In the present work, the effect of thermal (pasteurization) and nonthermal treatment (sonication) on the quality of pomelo juice was tested. From the results, it was seen that thermosonication treatments have enhanced the final quality of pomelo juice. In particular, sonication did not show any significant variations in TSS and TA, but it slightly lowered the pH of juice samples. Thermosonication showed a significant increase in antioxidant activity, TPC, TFC, cloud value, and browning index. But it had a negative impact on ascorbic acid levels where it showed a higher reduction at 50°C. In contrast, thermal processing of juices (pasteurization) displayed a significant decrease in the quality attributes of pomelo juice. Further research works should be carried out by combining ultrasonication with other nonthermal methods, in order to increase the microbial inactivation, improving the shelf-life of pomelo juices without affecting other quality attributes. It can be understood that thermosonication may be used as a substitute for thermal treatment for the processing of pomelo juice due to its positive impact on final product quality.

Highlights

• Effect of thermosonication on the quality of pomelo fruit juices was studied.
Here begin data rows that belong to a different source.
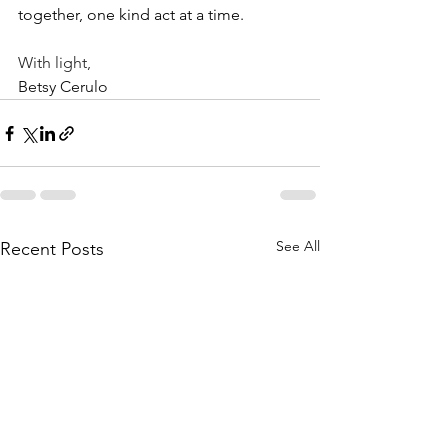
together, one kind act at a time.
With light,
Betsy Cerulo
See All
Recent Posts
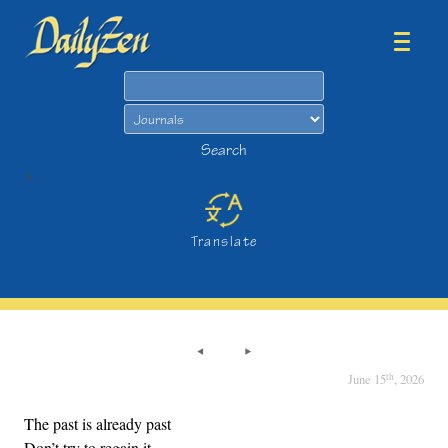
Search
Search
>
Translate
th
June 15
, 2026
The past is already past
Don’t try to regain it.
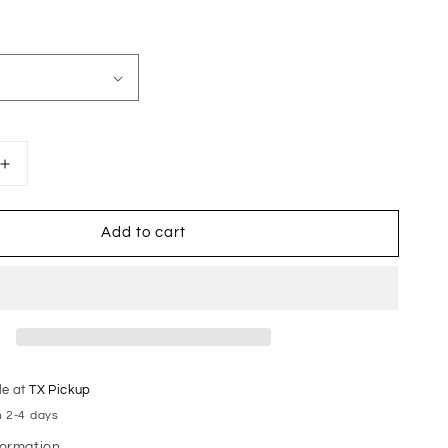
Increase
quantity
for
Add to cart
AB
Varsity
Stacked
le at
TX Pickup
n 2-4 days
formation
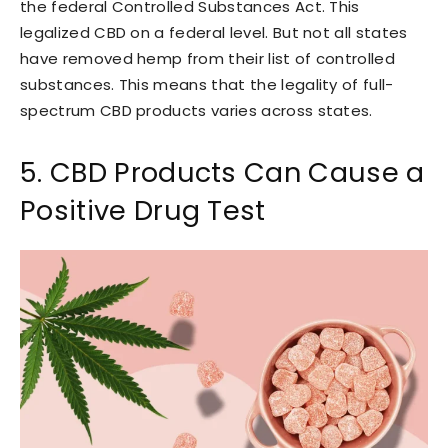
the federal Controlled Substances Act. This
legalized CBD on a federal level. But not all states
have removed hemp from their list of controlled
substances. This means that the legality of full-
spectrum CBD products varies across states.
5. CBD Products Can Cause a
Positive Drug Test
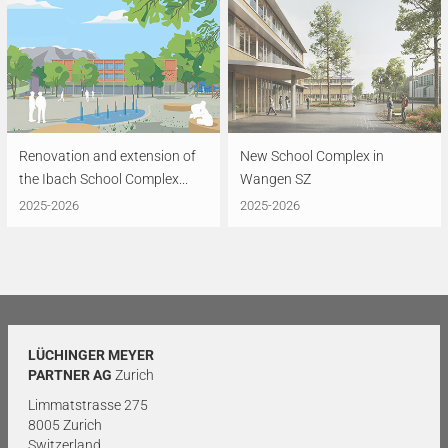
Renovation and extension of
New School Complex in
the Ibach School Complex...
Wangen SZ
2025-2026
2025-2026
LÜCHINGER MEYER
PARTNER AG
Zurich
Limmatstrasse 275
8005 Zurich
Switzerland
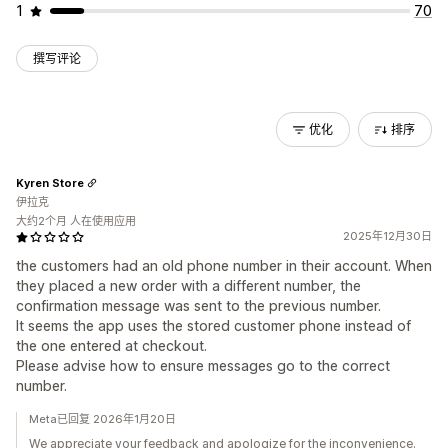
1
70
撰写评论
优化
排序
Kyren Store
伊拉克
大约2个月 人在使用应用
2025年12月30日
the customers had an old phone number in their account. When
they placed a new order with a different number, the
confirmation message was sent to the previous number.
It seems the app uses the stored customer phone instead of
the one entered at checkout.
Please advise how to ensure messages go to the correct
number.
Meta已回复 2026年1月20日
We appreciate your feedback and apologize for the inconvenience.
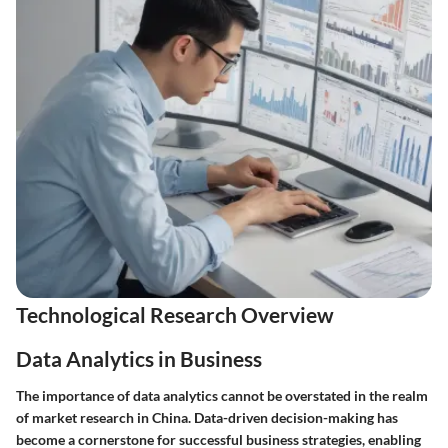
Technological Research Overview
Data Analytics in Business
The importance of data analytics cannot be overstated in the realm
of market research in China. Data-driven decision-making has
become a cornerstone for successful business strategies, enabling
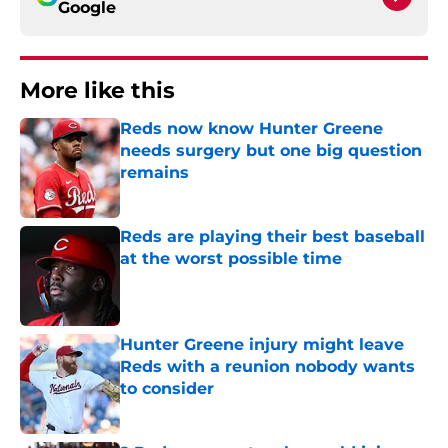
Google
More like this
Reds now know Hunter Greene
needs surgery but one big question
remains
Published by on Invalid Date
Reds are playing their best baseball
at the worst possible time
Published by on Invalid Date
Hunter Greene injury might leave
Reds with a reunion nobody wants
to consider
Published by on Invalid Date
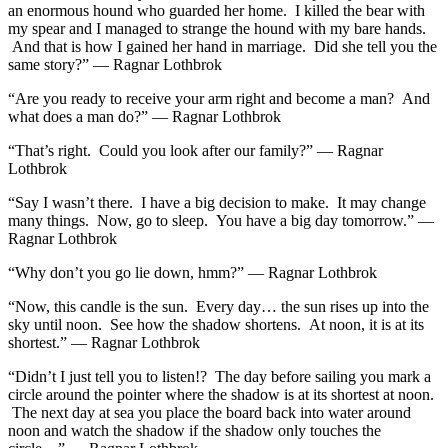
an enormous hound who guarded her home. I killed the bear with
my spear and I managed to strange the hound with my bare hands.
And that is how I gained her hand in marriage. Did she tell you the
same story?” — Ragnar Lothbrok
“Are you ready to receive your arm right and become a man? And
what does a man do?” — Ragnar Lothbrok
“That’s right. Could you look after our family?” — Ragnar
Lothbrok
“Say I wasn’t there. I have a big decision to make. It may change
many things. Now, go to sleep. You have a big day tomorrow.” —
Ragnar Lothbrok
“Why don’t you go lie down, hmm?” — Ragnar Lothbrok
“Now, this candle is the sun. Every day… the sun rises up into the
sky until noon. See how the shadow shortens. At noon, it is at its
shortest.” — Ragnar Lothbrok
“Didn’t I just tell you to listen!? The day before sailing you mark a
circle around the pointer where the shadow is at its shortest at noon.
The next day at sea you place the board back into water around
noon and watch the shadow if the shadow only touches the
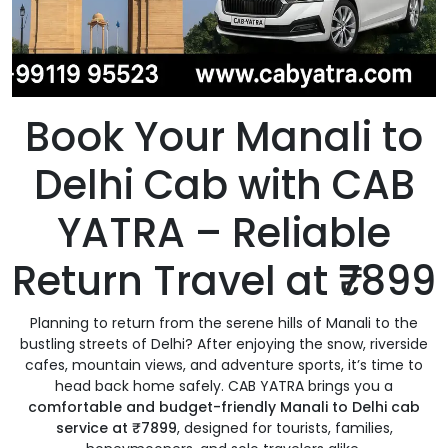
Book Your Manali to
Delhi Cab with CAB
YATRA – Reliable
Return Travel at ₹7899
Planning to return from the serene hills of Manali to the
bustling streets of Delhi? After enjoying the snow, riverside
cafes, mountain views, and adventure sports, it’s time to
head back home safely. CAB YATRA brings you a
comfortable and budget-friendly Manali to Delhi cab
service at ₹7899
, designed for tourists, families,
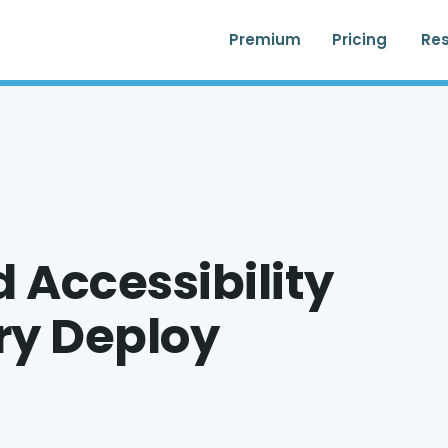
Premium
Pricing
Re
 Accessibility
ery Deploy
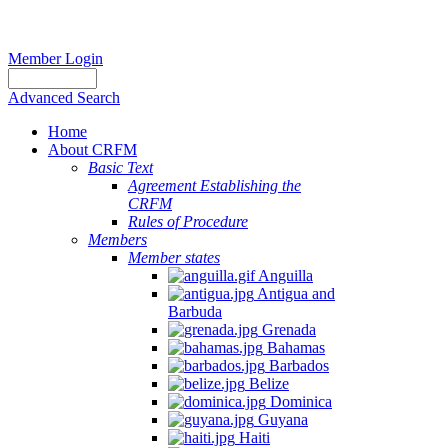
Member Login
Advanced Search
Home
About CRFM
Basic Text
Agreement Establishing the
CRFM
Rules of Procedure
Members
Member states
Anguilla
Antigua and
Barbuda
Grenada
Bahamas
Barbados
Belize
Dominica
Guyana
Haiti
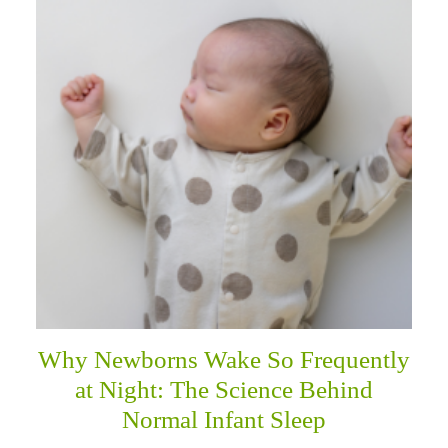
Why Newborns Wake So Frequently
at Night: The Science Behind
Normal Infant Sleep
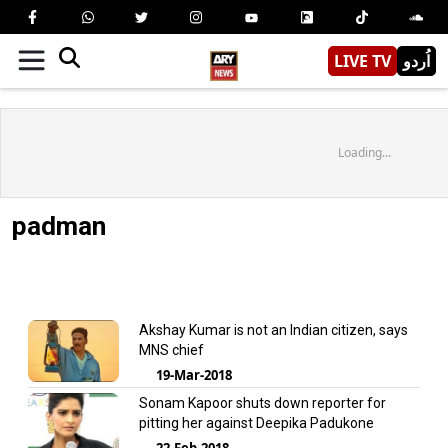
LIVE TV
اُردو
Loading...
padman
Akshay Kumar is not an Indian citizen, says
MNS chief
19-Mar-2018
Sonam Kapoor shuts down reporter for
pitting her against Deepika Padukone
22-Feb-2018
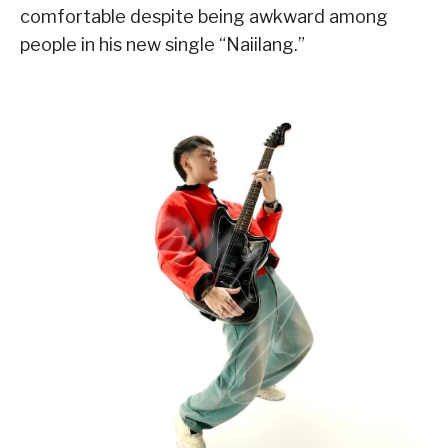
comfortable despite being awkward among
people in his new single “Naiilang.”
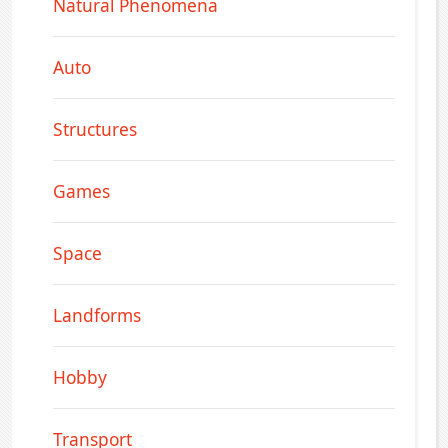
Natural Phenomena
Auto
Structures
Games
Space
Landforms
Hobby
Transport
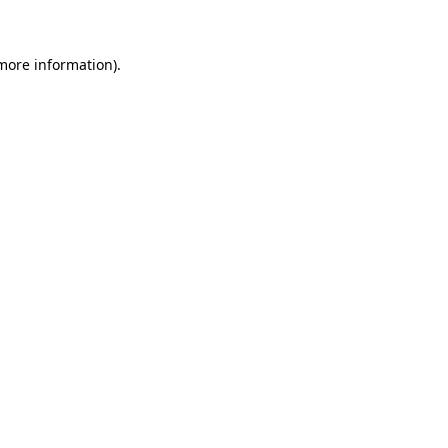
more information)
.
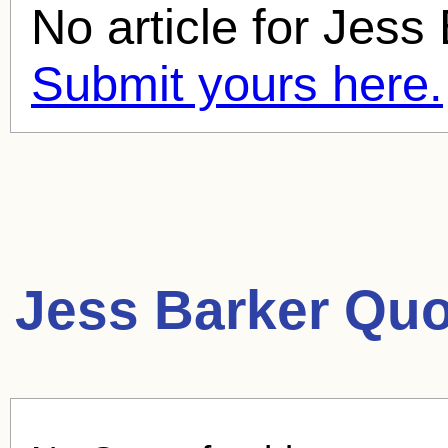
No article for
Jess 
Submit yours here.
Jess Barker Quo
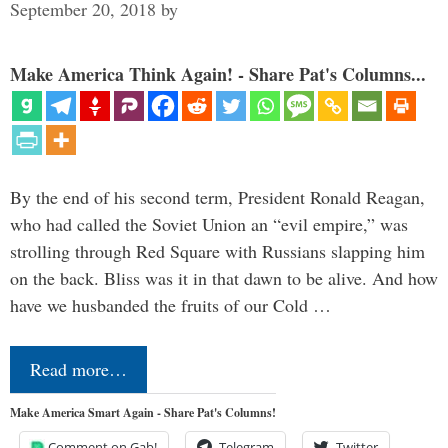
September 20, 2018
by
Make America Think Again! - Share Pat's Columns...
By the end of his second term, President Ronald Reagan,
who had called the Soviet Union an “evil empire,” was
strolling through Red Square with Russians slapping him
on the back. Bliss was it in that dawn to be alive. And how
have we husbanded the fruits of our Cold …
Read more…
Make America Smart Again - Share Pat's Columns!
Comment on Gab!
Telegram
Twitter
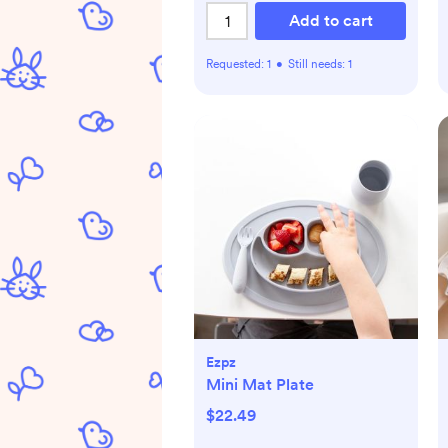
Add to cart
Requested:
1
•
Still needs:
1
Ezpz
Mini Mat Plate
$22.49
• Thermosonication was carried out at different time and temperature combinations.

• The results of thermosonication were compared with raw and pasteurized juices.

• Thermosonication improved the quality of the juices.

• Ascorbic acid level was decreased minimally in thermosonicated juices.

Acknowledgments

Authors express their sincere gratitude to the Ministry of HRD, Govt. of India and Central Institute of Technology, deemed to be University, Kokrajhar, Assam, India for their support.

Disclosure Statement

The authors declare that there are no conflicts of interest.